Extracted page text data
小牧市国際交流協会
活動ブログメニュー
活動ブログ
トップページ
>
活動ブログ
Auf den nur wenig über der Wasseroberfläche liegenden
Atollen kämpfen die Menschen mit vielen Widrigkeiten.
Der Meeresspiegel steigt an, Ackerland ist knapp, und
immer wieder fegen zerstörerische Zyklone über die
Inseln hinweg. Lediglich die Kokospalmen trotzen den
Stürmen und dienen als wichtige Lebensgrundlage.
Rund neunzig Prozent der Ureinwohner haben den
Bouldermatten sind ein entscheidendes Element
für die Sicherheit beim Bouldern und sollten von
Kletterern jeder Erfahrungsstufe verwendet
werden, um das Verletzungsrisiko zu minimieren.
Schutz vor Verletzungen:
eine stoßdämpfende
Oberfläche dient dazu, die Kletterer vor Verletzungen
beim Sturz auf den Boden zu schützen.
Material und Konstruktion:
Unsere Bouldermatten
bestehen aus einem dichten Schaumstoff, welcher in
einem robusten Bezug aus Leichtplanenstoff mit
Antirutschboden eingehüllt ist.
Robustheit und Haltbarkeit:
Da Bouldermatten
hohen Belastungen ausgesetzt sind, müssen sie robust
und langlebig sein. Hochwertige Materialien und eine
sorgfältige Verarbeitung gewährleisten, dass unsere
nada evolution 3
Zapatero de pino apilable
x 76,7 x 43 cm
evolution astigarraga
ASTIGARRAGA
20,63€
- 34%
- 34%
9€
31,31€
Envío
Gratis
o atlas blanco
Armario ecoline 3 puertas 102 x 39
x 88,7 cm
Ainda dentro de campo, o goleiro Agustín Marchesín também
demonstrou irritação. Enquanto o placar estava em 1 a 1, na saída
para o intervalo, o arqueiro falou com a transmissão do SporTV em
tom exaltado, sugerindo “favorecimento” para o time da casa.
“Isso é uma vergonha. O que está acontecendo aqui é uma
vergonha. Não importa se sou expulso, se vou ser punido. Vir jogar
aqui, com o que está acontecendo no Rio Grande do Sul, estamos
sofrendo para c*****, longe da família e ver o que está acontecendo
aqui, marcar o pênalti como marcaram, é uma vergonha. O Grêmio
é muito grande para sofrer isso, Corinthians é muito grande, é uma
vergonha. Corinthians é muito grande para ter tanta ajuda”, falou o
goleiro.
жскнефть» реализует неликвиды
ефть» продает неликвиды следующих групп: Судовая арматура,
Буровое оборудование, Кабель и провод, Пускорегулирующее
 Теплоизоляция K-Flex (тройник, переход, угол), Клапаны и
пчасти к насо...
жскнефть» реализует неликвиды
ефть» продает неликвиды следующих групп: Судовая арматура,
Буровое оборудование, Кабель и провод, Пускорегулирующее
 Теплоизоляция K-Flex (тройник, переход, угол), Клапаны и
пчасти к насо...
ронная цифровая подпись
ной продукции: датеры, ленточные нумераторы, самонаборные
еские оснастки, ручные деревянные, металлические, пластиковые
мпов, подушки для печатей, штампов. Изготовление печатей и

==

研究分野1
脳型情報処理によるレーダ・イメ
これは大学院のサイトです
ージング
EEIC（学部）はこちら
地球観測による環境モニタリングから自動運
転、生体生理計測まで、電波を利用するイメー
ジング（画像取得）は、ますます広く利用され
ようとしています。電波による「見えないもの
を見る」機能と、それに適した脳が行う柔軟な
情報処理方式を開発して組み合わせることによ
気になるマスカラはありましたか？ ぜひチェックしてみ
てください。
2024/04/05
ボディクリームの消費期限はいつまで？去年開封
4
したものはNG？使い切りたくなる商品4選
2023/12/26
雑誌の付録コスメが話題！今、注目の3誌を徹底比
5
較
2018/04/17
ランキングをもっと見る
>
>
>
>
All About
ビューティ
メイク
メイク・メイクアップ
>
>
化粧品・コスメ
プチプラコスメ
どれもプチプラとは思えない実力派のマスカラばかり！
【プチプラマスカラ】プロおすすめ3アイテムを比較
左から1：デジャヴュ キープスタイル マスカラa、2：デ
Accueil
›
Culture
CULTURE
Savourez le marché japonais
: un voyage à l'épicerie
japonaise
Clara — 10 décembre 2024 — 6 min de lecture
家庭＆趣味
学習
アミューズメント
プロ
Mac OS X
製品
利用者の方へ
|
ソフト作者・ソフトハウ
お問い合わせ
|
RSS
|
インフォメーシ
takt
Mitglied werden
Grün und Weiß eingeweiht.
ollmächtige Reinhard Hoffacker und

---

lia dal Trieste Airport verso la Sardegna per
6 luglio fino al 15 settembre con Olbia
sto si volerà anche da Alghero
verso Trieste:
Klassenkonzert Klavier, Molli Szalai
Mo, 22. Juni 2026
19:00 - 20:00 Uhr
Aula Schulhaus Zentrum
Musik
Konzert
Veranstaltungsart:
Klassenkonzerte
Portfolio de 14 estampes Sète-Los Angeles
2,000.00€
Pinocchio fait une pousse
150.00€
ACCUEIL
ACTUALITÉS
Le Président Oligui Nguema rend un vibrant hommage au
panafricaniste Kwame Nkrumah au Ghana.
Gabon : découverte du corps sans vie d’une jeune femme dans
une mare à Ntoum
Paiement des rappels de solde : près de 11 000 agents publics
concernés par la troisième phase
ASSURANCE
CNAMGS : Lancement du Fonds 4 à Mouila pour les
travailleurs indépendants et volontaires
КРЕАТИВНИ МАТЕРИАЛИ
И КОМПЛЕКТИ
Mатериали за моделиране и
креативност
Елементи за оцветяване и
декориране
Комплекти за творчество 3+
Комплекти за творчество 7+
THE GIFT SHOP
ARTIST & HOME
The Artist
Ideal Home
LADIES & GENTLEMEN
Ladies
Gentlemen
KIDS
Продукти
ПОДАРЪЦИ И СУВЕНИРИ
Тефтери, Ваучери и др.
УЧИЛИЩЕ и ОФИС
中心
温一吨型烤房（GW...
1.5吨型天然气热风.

_Problem requirements_
Return a word-for-word copy of the lines above from the one holding "travailleurs indépendants et volontaires" through the one holding "1.5吨型天然气热风.", with both of them included and nothing besides.

_Your response_
travailleurs indépendants et volontaires
КРЕАТИВНИ МАТЕРИАЛИ
И КОМПЛЕКТИ
Mатериали за моделиране и
креативност
Елементи за оцветяване и
декориране
Комплекти за творчество 3+
Комплекти за творчество 7+
THE GIFT SHOP
ARTIST & HOME
The Artist
Ideal Home
LADIES & GENTLEMEN
Ladies
Gentlemen
KIDS
Продукти
ПОДАРЪЦИ И СУВЕНИРИ
Тефтери, Ваучери и др.
УЧИЛИЩЕ и ОФИС
中心
温一吨型烤房（GW...
1.5吨型天然气热风.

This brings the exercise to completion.